DeKalb CEO pitches $8M for Grady, $11.9M to expand Emory Hillandale

Proposal comes as Atlanta Medical Center’s closure looms

With the closure of Atlanta Medical Center growing ever nearer, DeKalb County could send $8 million in additional funding to Grady Memorial Hospital — and $11.9 million more to expand and improve services at Emory Hillandale Hospital.

DeKalb CEO Michael Thurmond announced the proposal Tuesday morning, a day after Atlanta Medical Center started diverting ambulances to other facilities. Wellstar Health System plans to close the longtime downtown Atlanta hospital by Nov. 1, with the emergency department shuttering by Oct. 14.

The closure stands to strain nearby hospitals like Grady, Emory Midtown and Piedmont the most. But 20-30% of AMC’s patients are generally DeKalb County residents, and Thurmond has vowed to do whatever’s possible to help offset the impact.

ExploreAtlanta Medical Center closure brings higher costs, risks for Grady
ExploreAtlanta mayor extends rezoning ban at Atlanta Medical Center site

That includes his new proposal for Emory Hillandale, a hospital about 18 miles east of AMC in Stonecrest.

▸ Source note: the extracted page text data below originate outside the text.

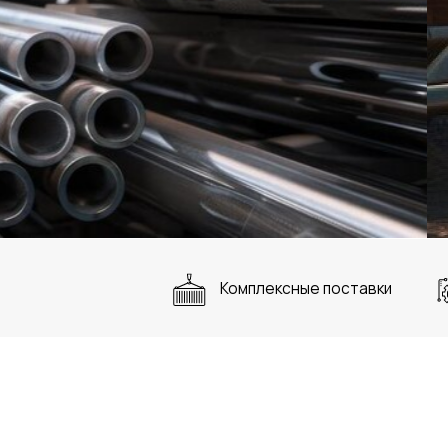
Узнать подробнее
Комплексные поставки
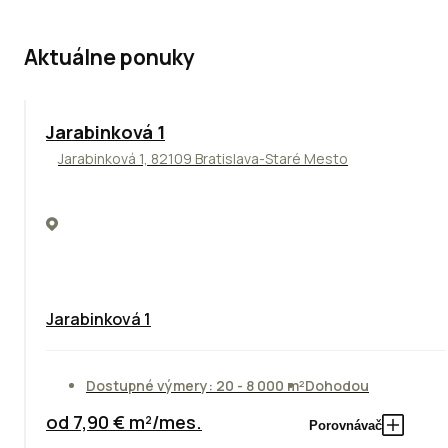
Aktuálne ponuky
Jarabinková 1
Jarabinková 1, 82109 Bratislava-Staré Mesto
Jarabinková 1
Dostupné výmery: 20 - 8 000 m²
Dohodou
od 7,90 € m²/mes.
Porovnávač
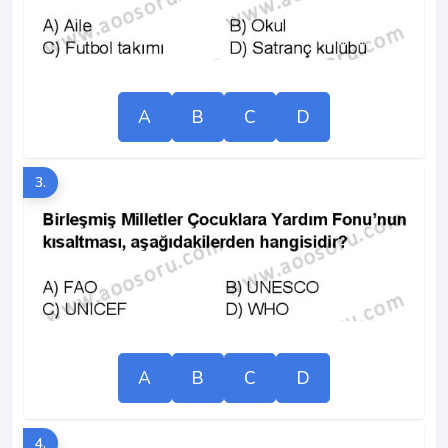
A
B
C
D
3.
A
B
C
D
4.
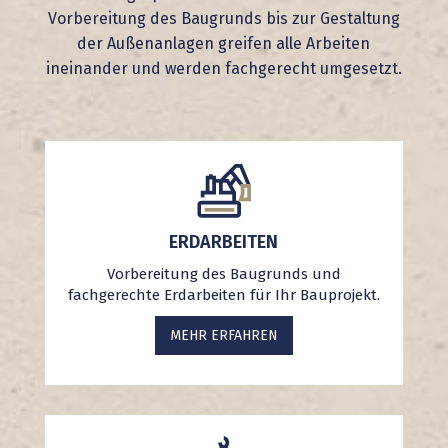
Vorbereitung des Baugrunds bis zur Gestaltung
der Außenanlagen greifen alle Arbeiten
ineinander und werden fachgerecht umgesetzt.
ERDARBEITEN
Vorbereitung des Baugrunds und
fachgerechte Erdarbeiten für Ihr Bauprojekt.
MEHR ERFAHREN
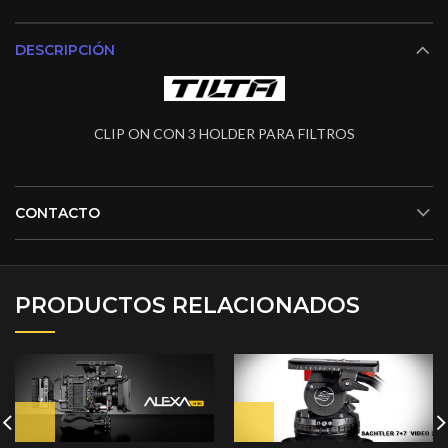
DESCRIPCIÓN
CLIP ON CON 3 HOLDER PARA FILTROS
CONTACTO
PRODUCTOS RELACIONADOS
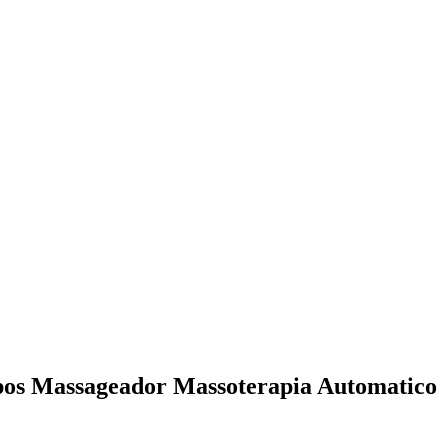
opos Massageador Massoterapia Automatico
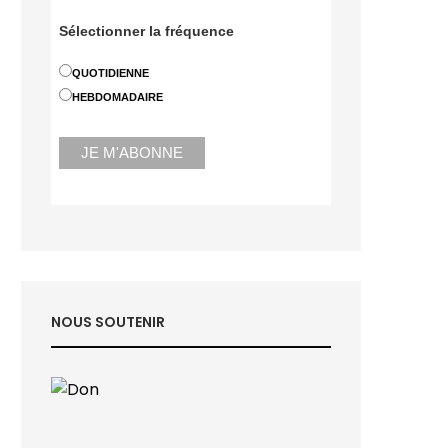
Sélectionner la fréquence
QUOTIDIENNE
HEBDOMADAIRE
NOUS SOUTENIR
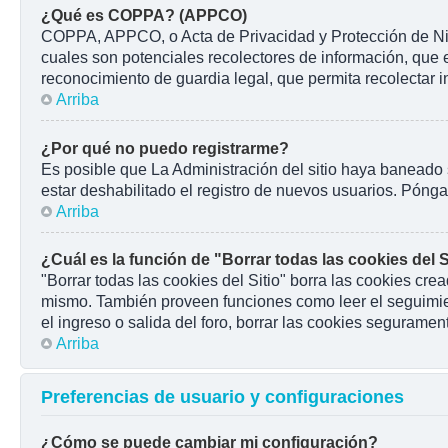
¿Qué es COPPA? (APPCO)
COPPA, APPCO, o Acta de Privacidad y Protección de Niños
cuales son potenciales recolectores de información, que e
reconocimiento de guardia legal, que permita recolectar 
Arriba
¿Por qué no puedo registrarme?
Es posible que La Administración del sitio haya baneado 
estar deshabilitado el registro de nuevos usuarios. Pónga
Arriba
¿Cuál es la función de "Borrar todas las cookies del S
"Borrar todas las cookies del Sitio" borra las cookies cr
mismo. También proveen funciones como leer el seguimient
el ingreso o salida del foro, borrar las cookies seguramen
Arriba
Preferencias de usuario y configuraciones
¿Cómo se puede cambiar mi configuración?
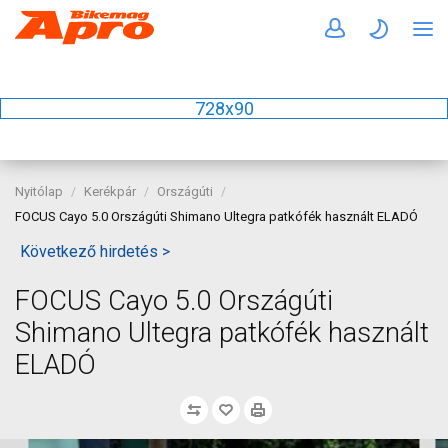
728x90
Nyitólap
Kerékpár
Országúti
FOCUS Cayo 5.0 Országúti Shimano Ultegra patkófék használt ELADÓ
Következő hirdetés >
FOCUS Cayo 5.0 Országúti
Shimano Ultegra patkófék használt
ELADÓ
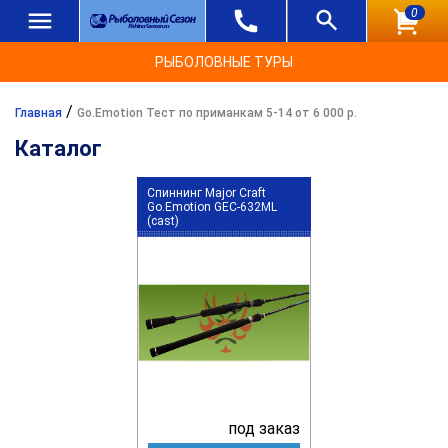
0
РЫБОЛОВНЫЕ ТУРЫ
/
Главная
Go.Emotion Тест по приманкам 5-14 от 6 000 р.
Каталог
Спиннинг Major Craft
Go.Emotion GEC-632ML
(cast)
под заказ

The facility opened in 2005 and became part of the Emory Healthcare system in 2018.

The expansion will not make Emory Hillandale a Level I trauma center, a designation meaning it’s equipped to care for the most urgent victims of violence, car crashes and brain trauma. Upon AMC’s closure, Grady will be the Atlanta area’s only such facility.

Officials hope, however, that the expansion of 100-bed Hillandale could reduce the flow of non-Level 1 patients to Grady.

“This is the reality that we face, and consequently we have to go forward,” Thurmond said. “Wellstar is not going to retract its decision.”

Under the CEO’s proposal, the $11.9 million allotment for that hospital would be distributed as follows:

  • $4.7 million to expand the emergency room by up to 15 “bays.”
  • $4.5 million to renovate the hospital’s second-floor intensive care unit.
  • $1.7 million to replace the hospital’s CT scanner.
  • $1.1 million create a new Hillandale Trauma Recovery Center, a “hospital-based violence prevention program that will employ 10 specialists, including psychologists, outreach workers and behavioral health specialists, devoted to violence prevention and trauma recovery.”
  • A $250,000 grant to a nonprofit “that will inform and encourage eligible uninsured residents to register for American Affordable Care Act, Medicaid and other subsidized insurance coverages.”

Emory Healthcare interim CEO and president Dane Peterson and other representatives from the hospital system attended the virtual county commission meeting were Thurmond announced the proposal. They expressed support for the idea.

“Hillandale has outgrown its capacity,” Dr. Bryce Gartland, Emory’s hospital group president, said.

DeKalb, meanwhile, already sends millions to Grady annually. This year’s regular contribution is scheduled to be $22.2 million. The additional $8 million allotment proposed on Tuesday would help address the hospital’s operating deficit, which was driven up by the high cost of using contract nurses during the pandemic.

State officials have also pledged a $130 million contribution to help Grady expand its operations in the wake of AMC’s closure. But that work is likely to take at least two years.

Thurmond is hopeful an expansion at Emory Hillandale could provide shorter term relief, though a specific time frame was not available. Gartland said that, if approved, work to expand the emergency department in particular would begin as soon as possible.

“I think we’ll strengthen the entire health care safety net in metro Atlanta,” Thurmond said. “Particularly in the east metro.”

As proposed, the $8 million for Grady would come from the county’s federal American Rescue Plan Act funds. The Emory Hillandale expenditures would include about $3 million from ARPA and $8.9 million from the county’s general fund reserves.

The three-member committee of county commissioners providing initial consideration of the proposals met Tuesday afternoon. Commissioner Jeff Rader raised questions about spending the money without more information. He called the would-be expenditures for capital improvements at Hillandale “a pig in a poke.”

Thurmond defended Emory by saying he had solicited the proposal, not the other way around.

Rader then proposed using ARPA funds for the whole allotment rather than pulling from the county’s reserves. Committee chairman Larry Johnson initially seemed intrigued by the idea but nobody seconded Rader’s substitute motion.

The items ultimately passed out of committee as proposed, with Rader abstaining.

They could come before the full board for a final vote next week.

“We’re in the situation now where it will affect people’s lives,” Commissioner Mereda Davis Johnson said. “And so we must step up to the plate.”